WASHINGTON – Americans decisively support laws ensuring the collective bargaining rights of public employee unions by a nearly two-to-one margin, according to a new USA Today/Gallup poll.
Sixty-one percent said they oppose legislation stripping those rights in their states, as compared to only 33 percent who said they favor such laws, a striking discrepancy that shows public opinion firmly on one side of a growing national fight. Six percent had no opinion.
The wide margin could influence the outcome of a now high-profile skirmish over Wisconsin Republican Gov. Scott Walker’s new budget measure curtailing the ability of public employee unions to collectively bargain for salaries and benefits.

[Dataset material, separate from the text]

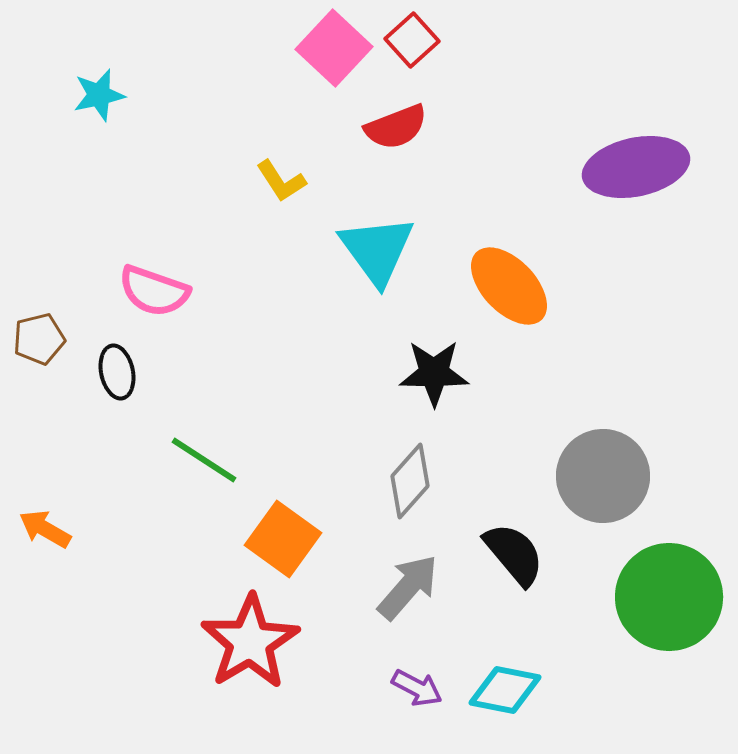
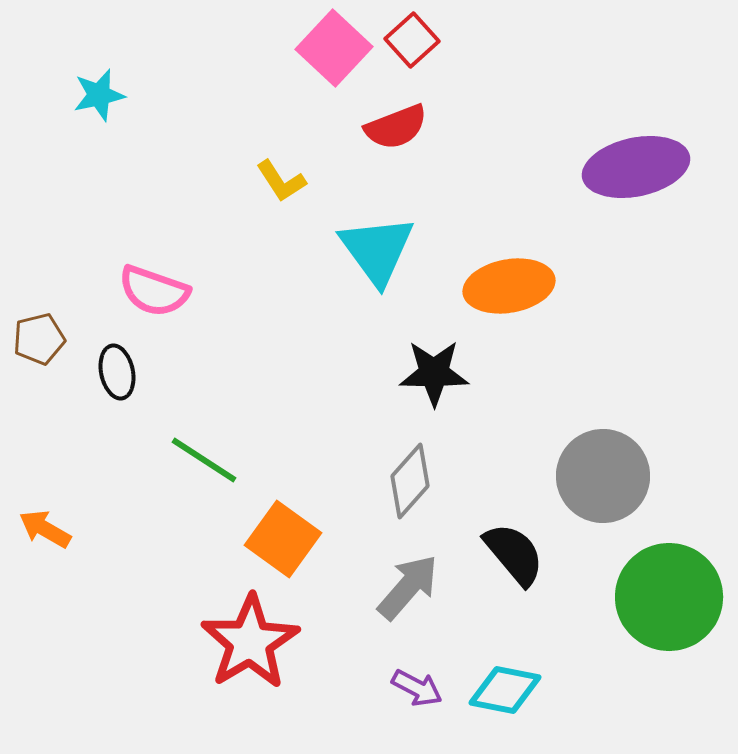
orange ellipse: rotated 56 degrees counterclockwise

Wisconsin Democrats fled the state last week in protest and have not yet returned, bringing government activity in the state to a halt as thousands gather in Madison to demonstrate against the proposal. Republicans, who control the legislature, say they won’t seek other ways to push through the measure without the missing Democrats.

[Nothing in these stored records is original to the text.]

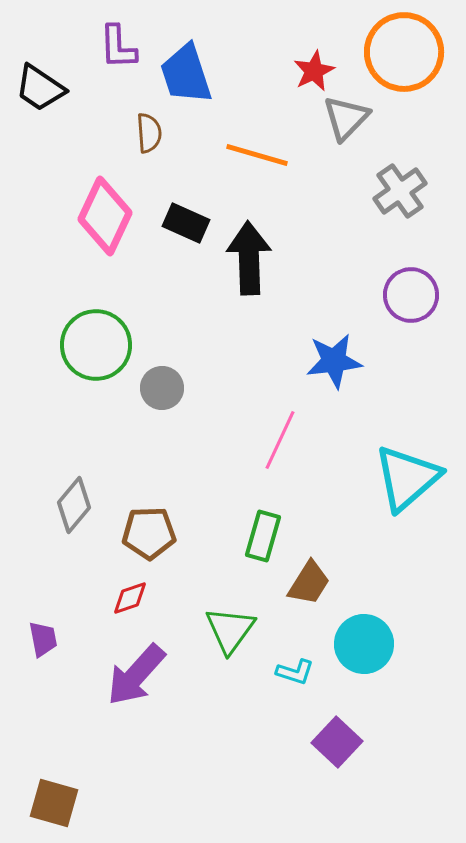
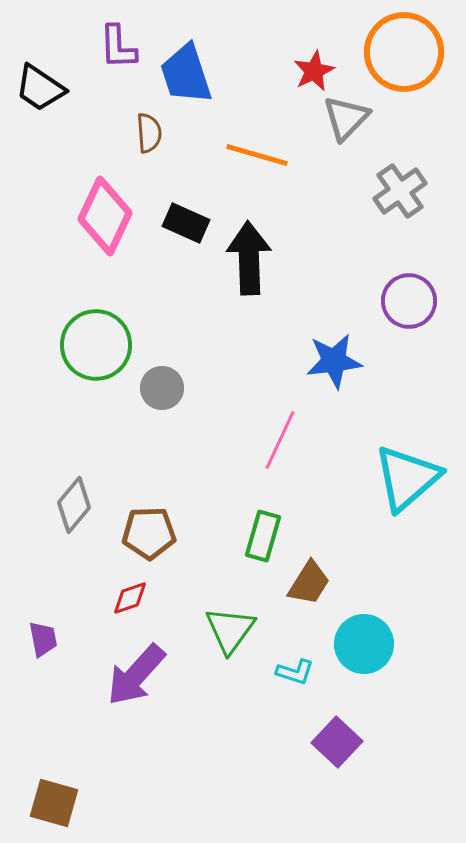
purple circle: moved 2 px left, 6 px down
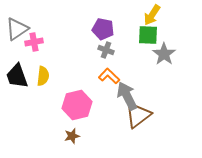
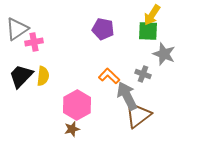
green square: moved 4 px up
gray cross: moved 37 px right, 24 px down
gray star: rotated 15 degrees counterclockwise
black trapezoid: moved 4 px right; rotated 64 degrees clockwise
pink hexagon: rotated 16 degrees counterclockwise
brown star: moved 7 px up
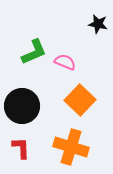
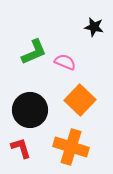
black star: moved 4 px left, 3 px down
black circle: moved 8 px right, 4 px down
red L-shape: rotated 15 degrees counterclockwise
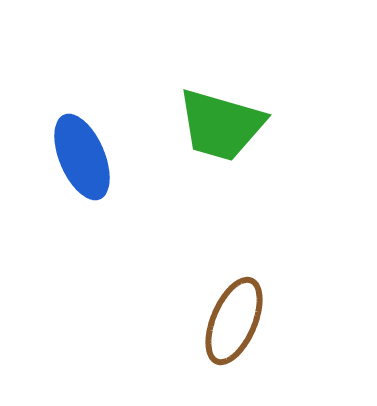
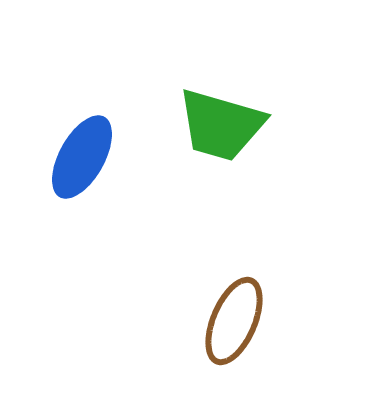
blue ellipse: rotated 52 degrees clockwise
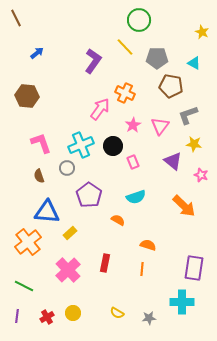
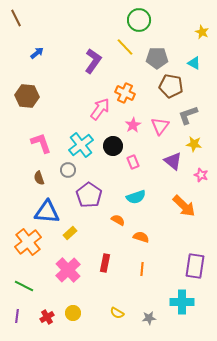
cyan cross at (81, 145): rotated 15 degrees counterclockwise
gray circle at (67, 168): moved 1 px right, 2 px down
brown semicircle at (39, 176): moved 2 px down
orange semicircle at (148, 245): moved 7 px left, 8 px up
purple rectangle at (194, 268): moved 1 px right, 2 px up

The public’s was also deeply divided on how best to solve state budget crises, a critical important issue as many legislatures grapple over ways to bridge their deficits that resulted from the recession.
Fifty-three percent opposed cutting pay or benefits for state employees; 44 percent supported it. The public was divided down the middle on whether to cut state spending programs, and seventy-one percent opposed increasing taxes or revenues to cover their shortfalls.
Republican Govs. Rick Scott of Florida and Mitch Daniels of Indiana on Tuesday opted not to follow in Walker’s footsteps, and abandoned plans in their states to close their budget deficit by curtailing the rights of unions, which could signal a shift in momentum.
Walker maintains that he won’t back down on his proposal, guaranteeing a continued face-down between pro- and anti-union forces until one side blinks.